Write out every record below exactly, leaving the pictures out.

(Page-level text extractions)
Content starts

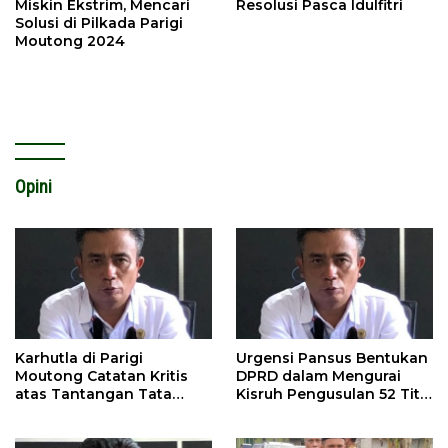
Miskin Ekstrim, Mencari
Resolusi Pasca Idulfitri
Solusi di Pilkada Parigi
Moutong 2024
Opini
Karhutla di Parigi
Urgensi Pansus Bentukan
Moutong Catatan Kritis
DPRD dalam Mengurai
atas Tantangan Tata
Kisruh Pengusulan 52 Titik
Kelola Mitigasi Bencana
WPR di Parigi Moutong.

Content ends

▸ **Response to the task**
Miskin Ekstrim, Mencari
Resolusi Pasca Idulfitri
Solusi di Pilkada Parigi
Moutong 2024
Opini
Karhutla di Parigi
Urgensi Pansus Bentukan
Moutong Catatan Kritis
DPRD dalam Mengurai
atas Tantangan Tata
Kisruh Pengusulan 52 Titik
Kelola Mitigasi Bencana
WPR di Parigi Moutong.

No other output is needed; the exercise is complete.